Solved – Normally distributed errors – Why not use the observed residual histogram

econometricshistogramregression

In the context of the classical linear regression model (with all standard assumptions), we know that when the error term is normally distributed, least squares is minimum variance among all linear unbiased estimators and we know the exact statistical distribution of the t statistics.

However, if the residual histogram suggests that the error term is something other than normal, then the t statistics will not have the claimed t distribution (nor will the F statistic be F distributed). Surely, it does not make sense to assume normality if the residuals suggest otherwise. Instead, if we want to know the theoretical distribution of the t statistic, why not assume that the errors are distributed in population based on what we observe from the residual histogram?

Best Answer

The Central Limit Theorem applies in this case. If the residuals are not normally distributed, but the sample size is large enough, then the t statistics will be approximately t-distributed (and the F statistic will be approximately F distributed). How good the approximation is depends on how different the residuals are from the normal and how large the sample size is. Many regression problems have a combination that makes the approximation reasonable.

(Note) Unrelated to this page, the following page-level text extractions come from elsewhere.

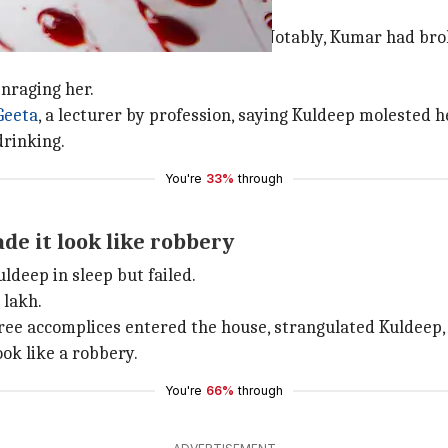
assment by father
ths after a fight with her father. Notably, Kumar had br
nraging her.
Geeta
, a lecturer by profession, saying Kuldeep molested h
drinking.
You're
33%
through
ade it look like robbery
uldeep in sleep but failed.
 lakh.
hree accomplices entered the house, strangulated Kuldeep, 
ok like a robbery.
You're
66%
through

If there is a reason to believe a different distribution, then there are methods to fit regression models using that assumption. GLM models can fit binomial, poisson, and gamma distributed y's and using maximum likelihood or Bayesian methods (or others) can allow you to fit other distributions.

But if you are unwilling to assume normality, how can you be sure of other distributions? Sometimes it is clear, but if the residuals look like it might be a gamma, but you are not sure, then fitting based on a normal may be just as good (because of the CLT) as fitting to a gamma that does not actually fit.

If you don't want to make assumptions about the distribution of the residuals then there are options like permutation tests or bootstrapping (or other non-parametric regression tools), but all of these have their own sets of assumptions and conditions where they may work better or worse.

In the end it is important what question you are trying to answer and what you know about the science that produced the data that are the most important.